Implementing the QuickSort Algorithm in C++

QuickSort is based on the divide-and-conquer method with an average time complexity of O(n log n), widely used in practical applications. Its core idea involves selecting a pivot element, partitioning the array into two parts (elements less than and greater than the pivot), and then recursively sorting the subarrays. The Lomuto partition scheme is adopted, where the rightmost element serves as the pivot. By traversing the array, elements smaller than the pivot are moved to the left, and finally, the pivot is swapped to its correct position (at index i+1). The C++ implementation includes a partition function and a recursive main function (quickSort).
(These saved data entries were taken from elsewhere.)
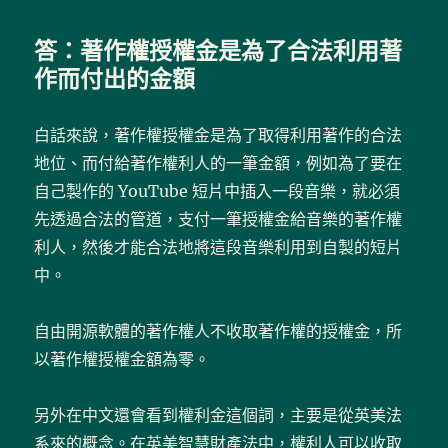
答：著作權授權金是為了合法利用著
作而付出的金額
白話來說，著作權授權金是為了取得利用著作的合法
地位、而付給著作權利人的一筆金額，例如為了要在
自己製作的 YouTube 短片中插入一段音樂，就必須
先透過合法的管道，支付一筆授權金給音樂的著作權
利人，然後才能合法地將這段音樂利用到自製的短片
中。
自由開源軟體的著作權人不收取著作權的授權金，所
以著作權授權金額為零。
另外在中文還會看到權利金這個詞，主要是從英美法
系來的概念。在英美智慧財產法中，權利人可以收取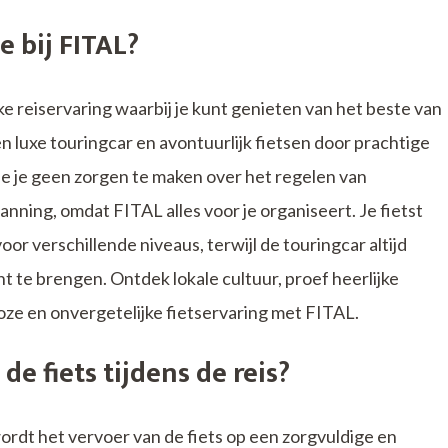
e bij FITAL?
ke reiservaring waarbij je kunt genieten van het beste van
 luxe touringcar en avontuurlijk fietsen door prachtige
je je geen zorgen te maken over het regelen van
ning, omdat FITAL alles voor je organiseert. Je fietst
oor verschillende niveaus, terwijl de touringcar altijd
t te brengen. Ontdek lokale cultuur, proef heerlijke
ze en onvergetelijke fietservaring met FITAL.
e fiets tijdens de reis?
ordt het vervoer van de fiets op een zorgvuldige en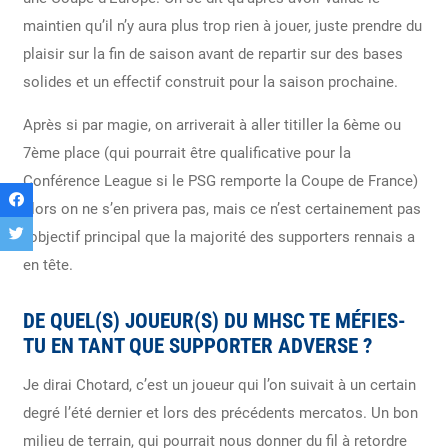
maintien qu’il n’y aura plus trop rien à jouer, juste prendre du
plaisir sur la fin de saison avant de repartir sur des bases
solides et un effectif construit pour la saison prochaine.
Après si par magie, on arriverait à aller titiller la 6ème ou
7ème place (qui pourrait être qualificative pour la
Conférence League si le PSG remporte la Coupe de France)
alors on ne s’en privera pas, mais ce n’est certainement pas
l’objectif principal que la majorité des supporters rennais a
en tête.
DE QUEL(S) JOUEUR(S) DU MHSC TE MÉFIES-
TU EN TANT QUE SUPPORTER ADVERSE ?
Je dirai Chotard, c’est un joueur qui l’on suivait à un certain
degré l’été dernier et lors des précédents mercatos. Un bon
milieu de terrain, qui pourrait nous donner du fil à retordre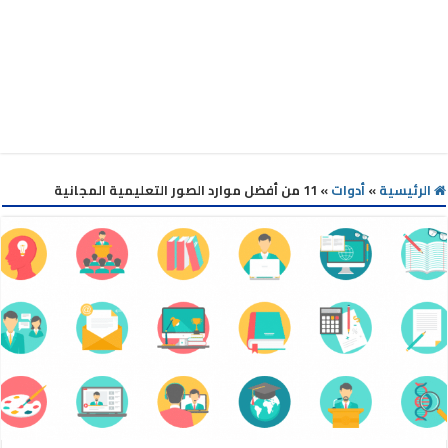
الرئيسية
»
أدوات
»
11 من أفضل موارد الصور التعليمية المجانية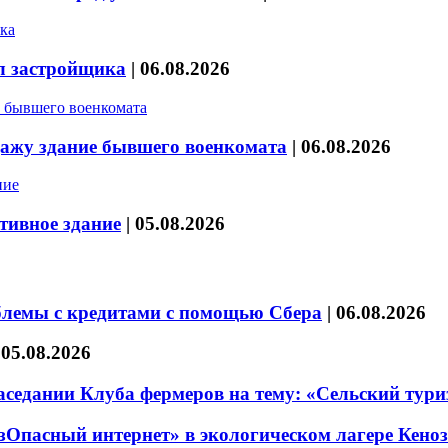
л застройщика
|
06.08.2026
дажу здание бывшего военкомата
|
06.08.2026
тивное здание
|
05.08.2026
блемы с кредитами с помощью Сбера
|
06.08.2026
|
05.08.2026
седании Клуба фермеров на тему: «Сельский тури
езОпасный интернет» в экологическом лагере Кено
The partitioning operation is performed on the original array to achieve in-place sorting. The recursion terminates when the subarray length is ≤1 (i.e., left ≥ right). The average time complexity is O(n log n), while the worst-case complexity is O(n²) (e.g., when sorting an already sorted array with the leftmost/rightmost element as the pivot). This can be optimized by randomly selecting the pivot. Key features: in-place sorting with no additional space required, clear recursion termination conditions, average efficiency, and optimizable worst-case performance. QuickSort is a frequently tested and used algorithm in interviews and development. Mastering its partitioning logic and recursive thinking is crucial for understanding efficient sorting algorithms.